## The task:
Leaving pictures aside, set down each line exactly, from the first line of the data to the line with "geprüften Alltagshelfern und", both included.

[Page-level text extractions]
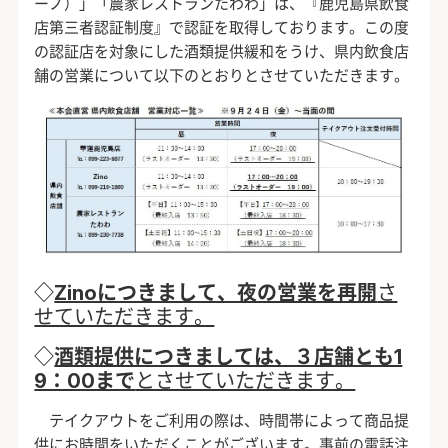
ーノ）」「農家レストランたわわ」は、『鹿児島県飲食
店第三者認証制度』で認証を取得しております。この度
の認証店を対象にした酒類提供緩和をうけ、県内飲食店
舗の営業について以下のとおりとさせていただきます。
◇
Zinoにつきまして、夜の営業を再開
さ
せていただきます。
◇
酒類提供につきましては、３店舗とも1
9：00まで
とさせていただきます。
テイクアウトをご利用の際は、時間帯によって商品提
供にお時間をいただくことがございます。事前の電話注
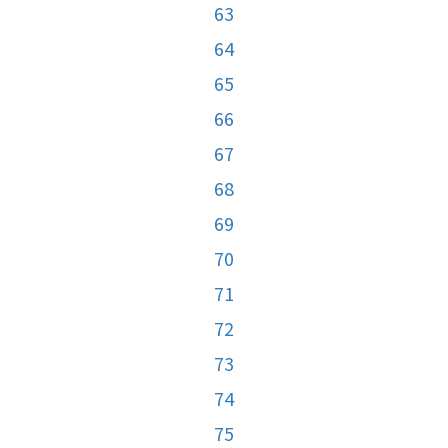
63
64
65
66
67
68
69
70
71
72
73
74
75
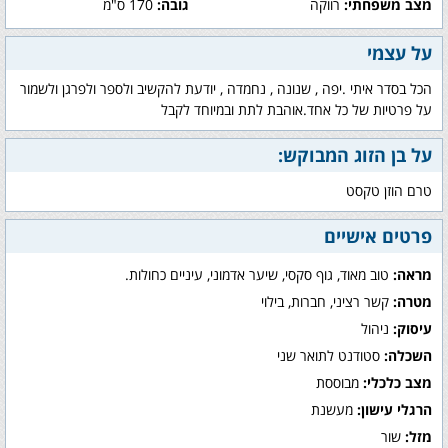
מצב משפחתי:
רווקה
גובה:
170 ס"מ
על עצמי
הכל בסדר איתי .יפה , שנונה , נחמדה , יודעת להקשיב ולספר ולפרגן ולשמור
על פרטיות של כל אחד.אוהבת לתת ובמיוחד לקבל
על בן הזוג המבוקש:
טרם הוזן טקסט
פרטים אישיים
מראה:
טוב מאוד, גוף סקסי, שיער אדמוני, עיניים כחולות.
מטרה:
קשר רציני, חברות, בילוי
עיסוק:
ניהול
השכלה:
סטודנט לתואר שני
מצב כלכלי:
מבוססת
הרגלי עישון:
מעשנת
מזל:
שור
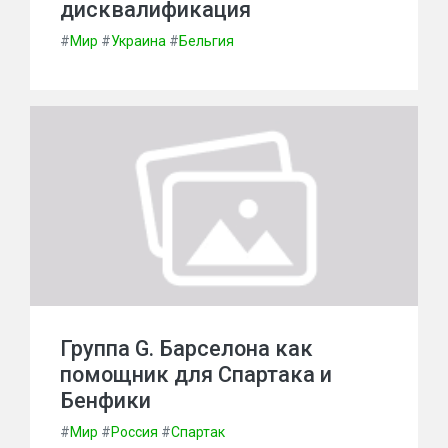
дисквалификация
#
Мир
#
Украина
#
Бельгия
Группа G. Барселона как
помощник для Спартака и
Бенфики
#
Мир
#
Россия
#
Спартак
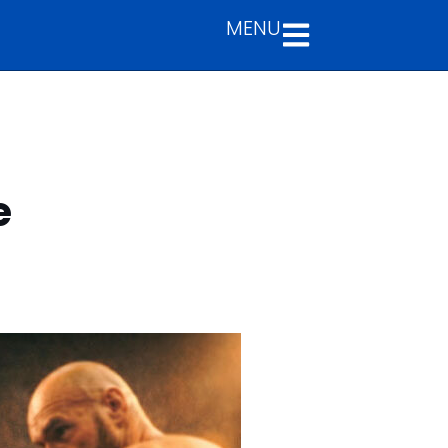
MENU
e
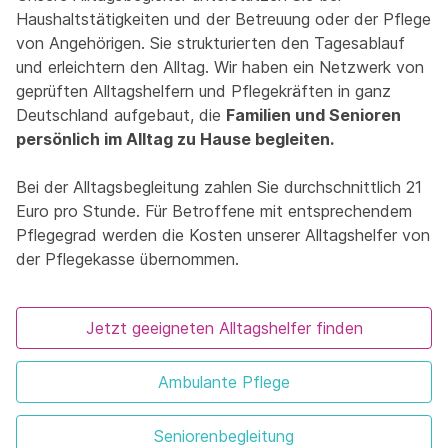
Haushaltstätigkeiten und der Betreuung oder der Pflege
von Angehörigen. Sie strukturierten den Tagesablauf
und erleichtern den Alltag. Wir haben ein Netzwerk von
geprüften Alltagshelfern und Pflegekräften in ganz
Deutschland aufgebaut, die
Familien und Senioren
persönlich im Alltag zu Hause begleiten.
Bei der Alltagsbegleitung zahlen Sie durchschnittlich 21
Euro pro Stunde. Für Betroffene mit entsprechendem
Pflegegrad werden die Kosten unserer Alltagshelfer von
der Pflegekasse übernommen.
Jetzt geeigneten Alltagshelfer finden
Ambulante Pflege
Seniorenbegleitung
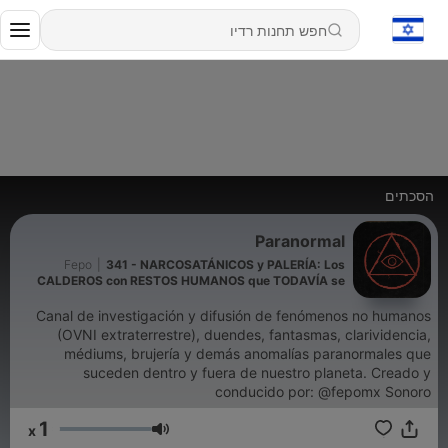
הסכתים
Paranormal
Fepo
|
341 - NARCOSATÁNICOS y PALERÍA: Los
CALDEROS con RESTOS HUMANOS que TODAVÍA se
USAN en la CIUDAD de MÉXICO
Canal de investigación y difusión de fenómenos no humanos
(OVNI extraterrestre), duendes, fantasmas, clarividencia,
médiums, brujería y demás anomalías paranormales que
suceden dentro y fuera de nuestro planeta. Creado y
conducido por: @fepomx Sonoro
1
x
עוצמת שמע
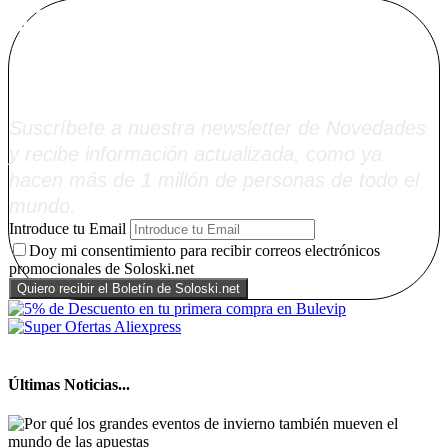
Alta Boletín
Soloski.net
Suscríbete a nuestra newsletter de Novedades
y recibe información actualizada, como ya
hacen más de 1 millón de personas de todo el
mundo.
Introduce tu Email
Doy mi consentimiento para recibir correos electrónicos
promocionales de Soloski.net
Últimas Noticias...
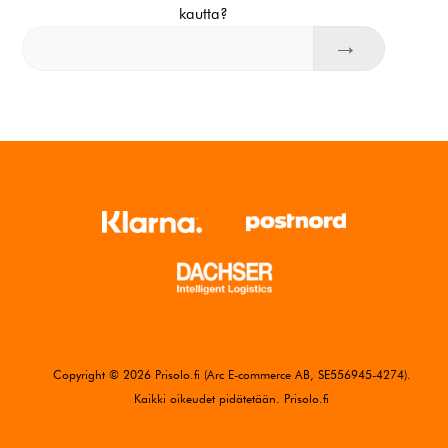
kautta?
Copyright © 2026 Prisolo.fi (Arc E-commerce AB, SE556945-4274).
Kaikki oikeudet pidätetään. Prisolo.fi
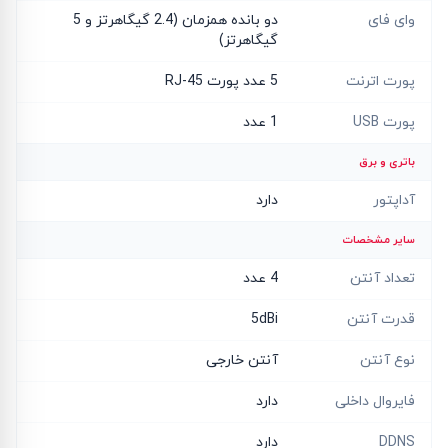
وای فای
دو بانده همزمان (2.4 گیگاهرتز و 5
گیگاهرتز)
پورت اترنت
5 عدد پورت RJ-45
پورت USB
1 عدد
باتری و برق
آداپتور
دارد
سایر مشخصات
تعداد آنتن
4 عدد
قدرت آنتن
5dBi
نوع آنتن
آنتن خارجی
فایروال داخلی
دارد
DDNS
دارد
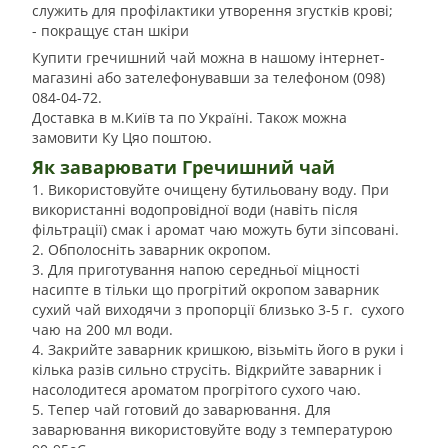
служить для профілактики утворення згустків крові;
- покращує стан шкіри
Купити гречишний чай можна в нашому інтернет-
магазині або зателефонувавши за телефоном (098)
084-04-72.
Доставка в м.Київ та по Україні. Також можна
замовити Ку Цяо поштою.
Як заварювати Гречишний чай
1. Використовуйте очищену бутильовану воду. При
використанні водопровідної води (навіть після
фільтрації) смак і аромат чаю можуть бути зіпсовані.
2. Обполосніть заварник окропом.
3. Для приготування напою середньої міцності
насипте в тільки що прогрітий окропом заварник
сухий чай виходячи з пропорції близько 3-5 г. сухого
чаю на 200 мл води.
4. Закрийте заварник кришкою, візьміть його в руки і
кілька разів сильно струсіть. Відкрийте заварник і
насолодитеся ароматом прогрітого сухого чаю.
5. Тепер чай готовий до заварювання. Для
заварювання використовуйте воду з температурою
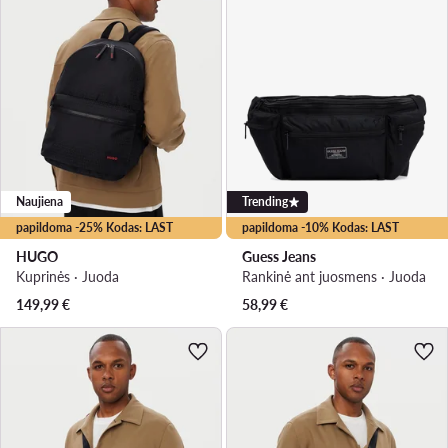
Naujiena
Trending
papildoma -25% Kodas: LAST
papildoma -10% Kodas: LAST
HUGO
Guess Jeans
Kuprinės · Juoda
Rankinė ant juosmens · Juoda
149,99
€
58,99
€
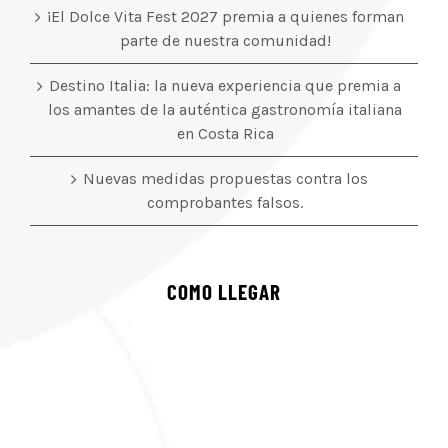
¡El Dolce Vita Fest 2027 premia a quienes forman
parte de nuestra comunidad!
Destino Italia: la nueva experiencia que premia a
los amantes de la auténtica gastronomía italiana
en Costa Rica
Nuevas medidas propuestas contra los
comprobantes falsos.
COMO LLEGAR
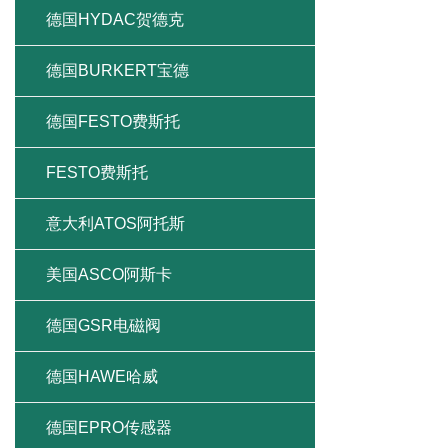
德国HYDAC贺德克
德国BURKERT宝德
德国FESTO费斯托
FESTO费斯托
意大利ATOS阿托斯
美国ASCO阿斯卡
德国GSR电磁阀
德国HAWE哈威
德国EPRO传感器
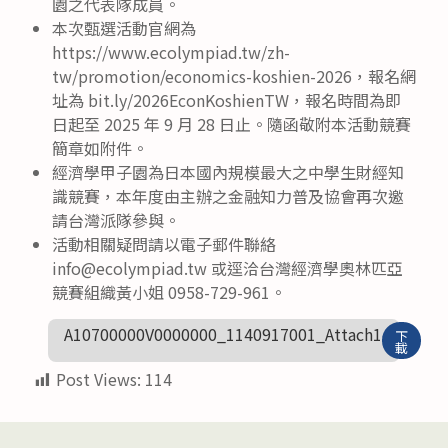
園之代表隊成員。
本次甄選活動官網為
https://www.ecolympiad.tw/zh-
tw/promotion/economics-koshien-2026，報名網
址為 bit.ly/2026EconKoshienTW，報名時間為即
日起至 2025 年 9 月 28 日止。隨函敬附本活動競賽
簡章如附件。
經濟學甲子園為日本國內規模最大之中學生財經知
識競賽，本年度由主辦之金融知力普及協會再次邀
請台灣派隊參與。
活動相關疑問請以電子郵件聯絡
info@ecolympiad.tw 或逕洽台灣經濟學奧林匹亞
競賽組織黃小姐 0958-729-961。
A10700000V0000000_1140917001_Attach1
下
載
Post Views:
114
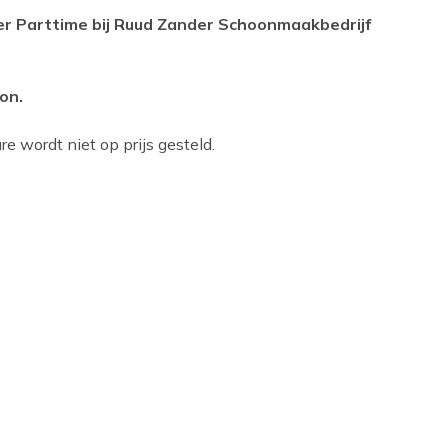
er Parttime bij Ruud Zander Schoonmaakbedrijf
on.
e wordt niet op prijs gesteld.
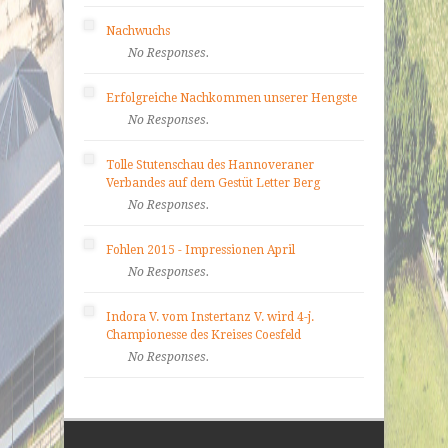
Nachwuchs
No Responses.
Erfolgreiche Nachkommen unserer Hengste
No Responses.
Tolle Stutenschau des Hannoveraner
Verbandes auf dem Gestüt Letter Berg
No Responses.
Fohlen 2015 - Impressionen April
No Responses.
Indora V. vom Instertanz V. wird 4-j.
Championesse des Kreises Coesfeld
No Responses.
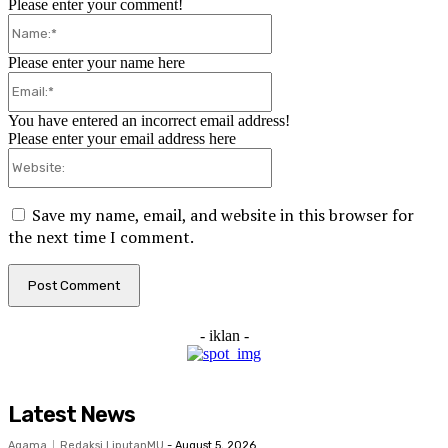
Please enter your comment!
Name:*
Please enter your name here
Email:*
You have entered an incorrect email address!
Please enter your email address here
Website:
Save my name, email, and website in this browser for
the next time I comment.
- iklan -
Latest News
Agama
Redaksi LiputanMU
-
August 5, 2026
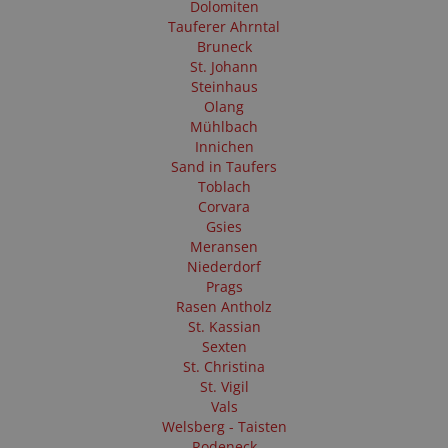
Dolomiten
Tauferer Ahrntal
Bruneck
St. Johann
Steinhaus
Olang
Mühlbach
Innichen
Sand in Taufers
Toblach
Corvara
Gsies
Meransen
Niederdorf
Prags
Rasen Antholz
St. Kassian
Sexten
St. Christina
St. Vigil
Vals
Welsberg - Taisten
Rodeneck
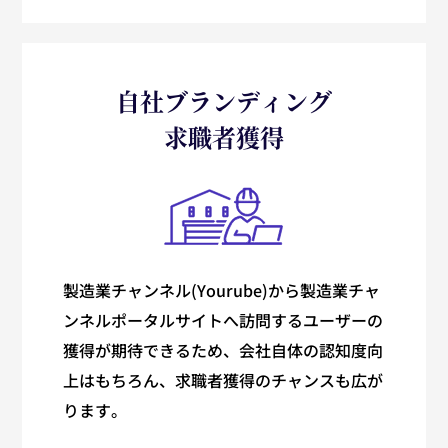
自社ブランディング
求職者獲得
製造業チャンネル(Yourube)から製造業チャ
ンネルポータルサイトへ訪問するユーザーの
獲得が期待できるため、会社自体の認知度向
上はもちろん、求職者獲得のチャンスも広が
ります。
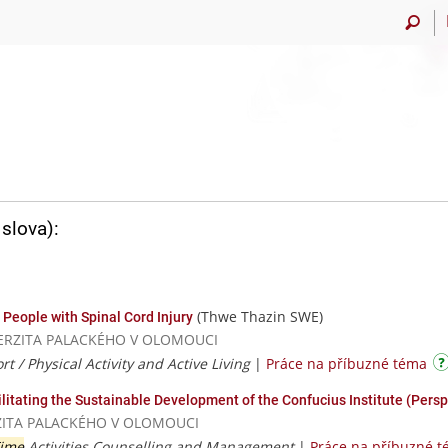
slova):
(Thwe Thazin SWE)
 People with Spinal Cord Injury
UNIVERZITA PALACKÉHO V OLOMOUCI
t / Physical Activity and Active Living
|
Práce na příbuzné téma
cilitating the Sustainable Development of the Confucius Institute (Pers
VERZITA PALACKÉHO V OLOMOUCI
Time
Activities Counselling and Management
|
Práce na příbuzné 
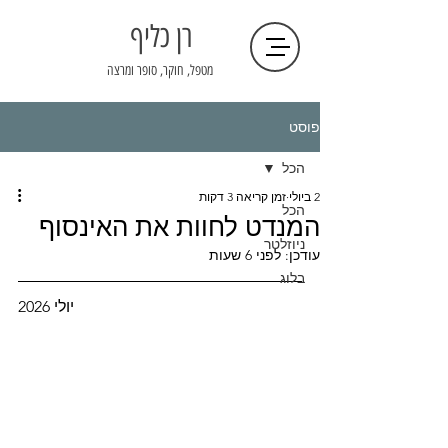
רן כליף
מטפל, חוקר, סופר ומרצה
פוסט
הכל
2 ביולי
זמן קריאה 3 דקות
הכל
המנדט לחוות את האינסוף
ניוזלטר
עודכן:
לפני 6 שעות
בלוג
יולי 2026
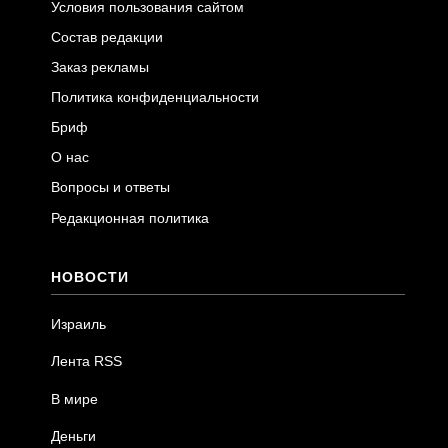
Условия пользования сайтом
Состав редакции
Заказ рекламы
Политика конфиденциальности
Бриф
О нас
Вопросы и ответы
Редакционная политика
НОВОСТИ
Израиль
Лента RSS
В мире
Деньги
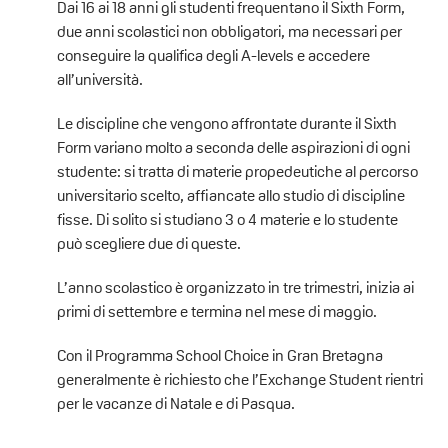
Dai 16 ai 18 anni gli studenti frequentano il Sixth Form,
due anni scolastici non obbligatori, ma necessari per
conseguire la qualifica degli A-levels e accedere
all’università.
Le discipline che vengono affrontate durante il Sixth
Form variano molto a seconda delle aspirazioni di ogni
studente: si tratta di materie propedeutiche al percorso
universitario scelto, affiancate allo studio di discipline
fisse. Di solito si studiano 3 o 4 materie e lo studente
può scegliere due di queste.
L’anno scolastico è organizzato in tre trimestri, inizia ai
primi di settembre e termina nel mese di maggio.
Con il Programma School Choice in Gran Bretagna
generalmente è richiesto che l’Exchange Student rientri
per le vacanze di Natale e di Pasqua.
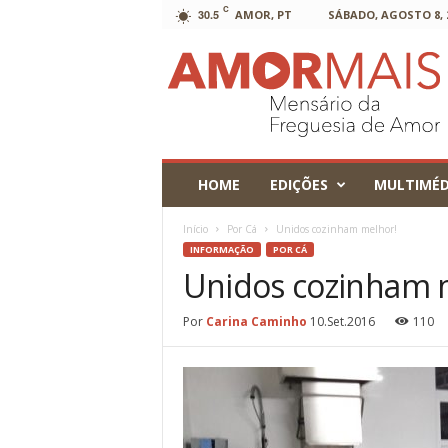
C
30.5
AMOR, PT
SÁBADO, AGOSTO 8, 
AmorMais
HOME
EDIÇÕES
MULTIMÉD
Início
Por Cá
Unidos cozinham melhor!
INFORMAÇÃO
POR CÁ
Unidos cozinham 
Por
Carina Caminho
10.Set.2016
110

## Result of the task:
ーノ）」「農家レストランたわわ」は、『鹿児島県飲食
店第三者認証制度』で認証を取得しております。この度
の認証店を対象にした酒類提供緩和をうけ、県内飲食店
舗の営業について以下のとおりとさせていただきます。
◇
Zinoにつきまして、夜の営業を再開
さ
せていただきます。
◇
酒類提供につきましては、３店舗とも1
9：00まで
とさせていただきます。
テイクアウトをご利用の際は、時間帯によって商品提
供にお時間をいただくことがございます。事前の電話注
63
64
65
66
67
68
69
70
71
72
73
74
75
מצב משפחתי:
רווקה
גובה:
170 ס"מ
על עצמי
הכל בסדר איתי .יפה , שנונה , נחמדה , יודעת להקשיב ולספר ולפרגן ולשמור
על פרטיות של כל אחד.אוהבת לתת ובמיוחד לקבל
על בן הזוג המבוקש:
טרם הוזן טקסט
פרטים אישיים
מראה:
טוב מאוד, גוף סקסי, שיער אדמוני, עיניים כחולות.
מטרה:
קשר רציני, חברות, בילוי
עיסוק:
ניהול
השכלה:
סטודנט לתואר שני
מצב כלכלי:
מבוססת
הרגלי עישון:
מעשנת
מזל:
שור
дисквалификация
#
Мир
#
Украина
#
Бельгия
Группа G. Барселона как
помощник для Спартака и
Бенфики
#
Мир
#
Россия
#
Спартак
MENU
e
Haushaltstätigkeiten und der Betreuung oder der Pflege
von Angehörigen. Sie strukturierten den Tagesablauf
und erleichtern den Alltag. Wir haben ein Netzwerk von
geprüften Alltagshelfern und Pflegekräften in ganz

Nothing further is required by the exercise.